Damir's Corner.

Generic host based console application

The new console application template in .NET 6 is as minimal as possible thanks to top-level statements. That's great for simple applications, but what if you want to create a large console application with a sophisticated command-line interface?

You certainly do not want to write code yourself to parse command line arguments. There are several NuGet packages that already do this. The package I like best is McMaster.Extensions.CommandLineUtils. It's well documented and although none of the examples use top-level statements, they should not be too difficult to customize if you want to.

Parsing command-line arguments is probably not the only feature you need in a large console application. There are other cross-cutting concerns that are well solved in other templates but are not available in the console application template, for example: dependency injection, logging, reading configuration files.

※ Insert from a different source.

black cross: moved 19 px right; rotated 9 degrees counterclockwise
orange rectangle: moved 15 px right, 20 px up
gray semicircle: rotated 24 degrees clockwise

Fortunately, you can get them as well if you use the generic host. For this, you need to install 2 more NuGet packages: Microsoft.Extensions.Hosting and McMaster.Extensions.Hosting.CommandLine. Then you can change your Program.cs as follows:

Host.CreateDefaultBuilder()
    .ConfigureServices((context, services) =>
    {
        services.AddOptions<Config>()
            .Bind(context.Configuration.GetSection(nameof(Config)))
            .ValidateDataAnnotations();

        services
            .AddSingleton(provider => provider
                .GetRequiredService<IOptionsSnapshot<Config>>()
                .Value);
    })
    .RunCommandLineApplicationAsync<AppCommand>(args);

As you can see in the code snippet above, I can use the generic host to configure services for dependency injection as we are used to from other templates. In this case, I use it in combination with the options pattern to read the configuration from the appSettings.json file. When you add this file to the project, you need to include it as content in the build:

<ItemGroup>
  <Content Include="appSettings.json">
    <CopyToOutputDirectory>Always</CopyToOutputDirectory>
  </Content>
</ItemGroup>

There are two details about the options configuration that are worth mentioning:

1. I call the ValidateDataAnnotations extension method to validate the configuration based on the attributes applied to the model class:

   internal class Config
   {
       [Required]
       public string Option1 { get; set; } = string.Empty;
   }
   

2. After configuring the options, I add the resulting configuration as a singleton so that I can inject the Config class directly instead of wrapped in one of the option interfaces. I learned this pattern from a book on design patterns by Carl-Hugo Marcotte.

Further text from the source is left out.